We live in a world where change is happening constantly, presenting new challenges and opportunities to the realization of women’s economic empowerment. The innovations – especially in digital and information and communications technologies, mobility and informality are also increasing rapidly. Emerging areas, such as the green economy and climate change mitigation and adaptation offer new opportunities for decent work for women.
Also, in the context of new digital and information technologies, it is estimated that women will lose five jobs for every job gained compared with men losing three jobs for every job gained in the fourth industrial revolution. Successful harnessing of technological innovations is an imperative as is women’s STEM education and capability building, financial and digital inclusion for the realization of women’s economic empowerment.
Achievement of women’s economic empowerment, as well its related benefits, requires transformative and structural change. In his report on the priority theme of CSW61, the Secretary-General of the United Nations identifies are four concrete action areas in achieving women’s economic empowerment in the changing world of work, including strengthening normative and legal frameworks for full employment and decent work for all women at all levels; implementing economic and social policies for women’s economic empowerment; addressing the growing informality of work and mobility of women workers and technology driven changes; and strengthening private sector role in women’s economic empowerment.
Progress must be provided from both the demand and supply sides of the labour market.
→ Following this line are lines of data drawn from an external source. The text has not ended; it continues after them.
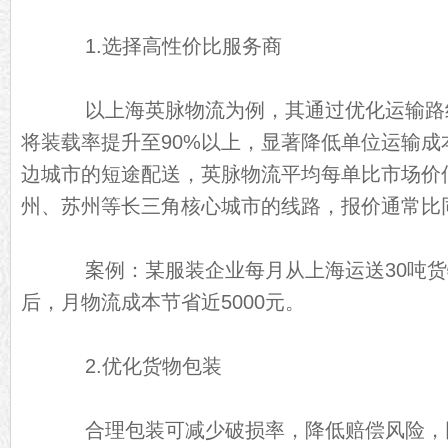
1.选择高性价比服务商
以上海英脉物流为例，其通过优化运输路
将装载率提升至90%以上，显著降低单位运输成
边城市的短途配送，英脉物流平均每单比市场价低1
州、苏州等长三角核心城市的线路，报价通常比同
案例：某服装企业每月从上海运送30吨货
后，月物流成本节省近5000元。
2.优化货物包装
合理包装可减少破损率，降低赔偿风险，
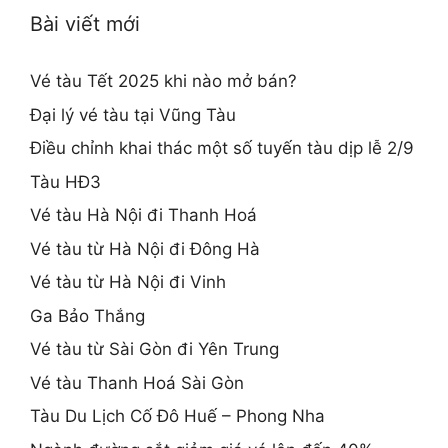
Bài viết mới
Vé tàu Tết 2025 khi nào mở bán?
Đại lý vé tàu tại Vũng Tàu
Điều chỉnh khai thác một số tuyến tàu dịp lễ 2/9
Tàu HĐ3
Vé tàu Hà Nội đi Thanh Hoá
Vé tàu từ Hà Nội đi Đông Hà
Vé tàu từ Hà Nội đi Vinh
Ga Bảo Thắng
Vé tàu từ Sài Gòn đi Yên Trung
Vé tàu Thanh Hoá Sài Gòn
Tàu Du Lịch Cố Đô Huế – Phong Nha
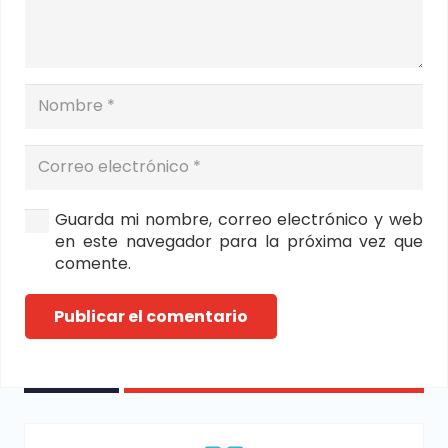
Guarda mi nombre, correo electrónico y web
en este navegador para la próxima vez que
comente.
Publicar el comentario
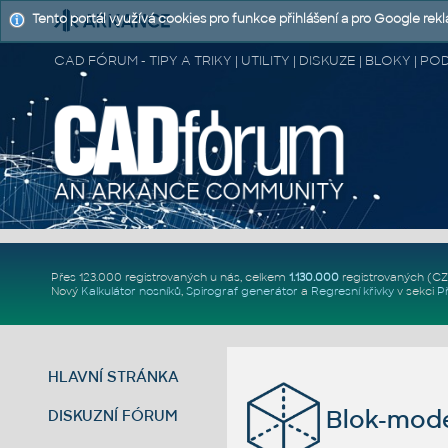
Tento portál využívá cookies pro funkce přihlášení a pro Google rek
CAD FÓRUM - TIPY A TRIKY | UTILITY | DISKUZE | BLOKY |
Přes 123.000 registrovaných u nás, celkem
1.130.000
registrovaných (C
Nový
Kalkulátor nosníků
,
Spirograf generátor
a
Regresní křivky
v sekci
P
HLAVNÍ STRÁNKA
Blok-model
DISKUZNÍ FÓRUM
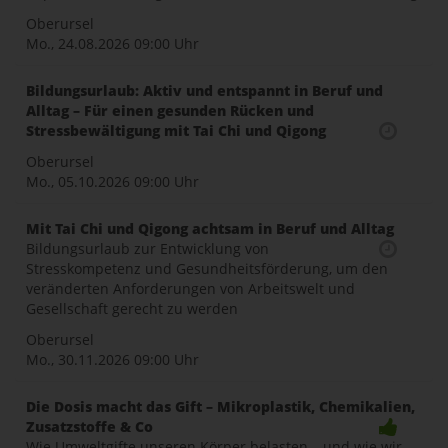
Oberursel
Mo., 24.08.2026
09:00 Uhr
Bildungsurlaub: Aktiv und entspannt in Beruf und
Alltag – Für einen gesunden Rücken und
Stressbewältigung mit Tai Chi und Qigong
Oberursel
Mo., 05.10.2026
09:00 Uhr
Mit Tai Chi und Qigong achtsam in Beruf und Alltag
Bildungsurlaub zur Entwicklung von
Stresskompetenz und Gesundheitsförderung, um den
veränderten Anforderungen von Arbeitswelt und
Gesellschaft gerecht zu werden
Oberursel
Mo., 30.11.2026
09:00 Uhr
Die Dosis macht das Gift – Mikroplastik, Chemikalien,
Zusatzstoffe & Co
Wie Umweltgifte unseren Körper belasten – und wie wir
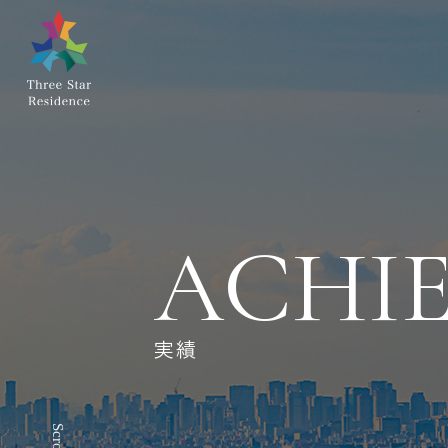
ACHI
実績
Scroll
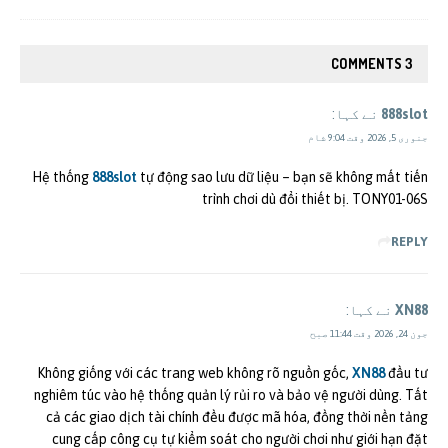
3 COMMENTS
888slot
نے کہا:
جنوری 5, 2026 وقت 9:04 شام
Hệ thống
888slot
tự động sao lưu dữ liệu – bạn sẽ không mất tiến
trình chơi dù đổi thiết bị. TONY01-06S
REPLY
XN88
نے کہا:
جون 24, 2026 وقت 11:44 صبح
Không giống với các trang web không rõ nguồn gốc,
XN88
đầu tư
nghiêm túc vào hệ thống quản lý rủi ro và bảo vệ người dùng. Tất
cả các giao dịch tài chính đều được mã hóa, đồng thời nền tảng
cung cấp công cụ tự kiểm soát cho người chơi như giới hạn đặt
From the demand side, the enhancement of capacity building and the creation of a value chain of education skills and training for women is key to accelerating change.
With the United Nations Observance of International Women’s Day, we celebrate the tectonic shift in the way that gender equality and women’s economic empowerment has been prioritized and valued in the international development agenda and express the resolve that we will all do everything it takes including transformative financing to achieve the ambitious goal of Planet 50/50 in the world of work by 2030.
(Lakshmi Puri is Assistant Secretary-General of the United Nations and Deputy Executive Director of UN Women).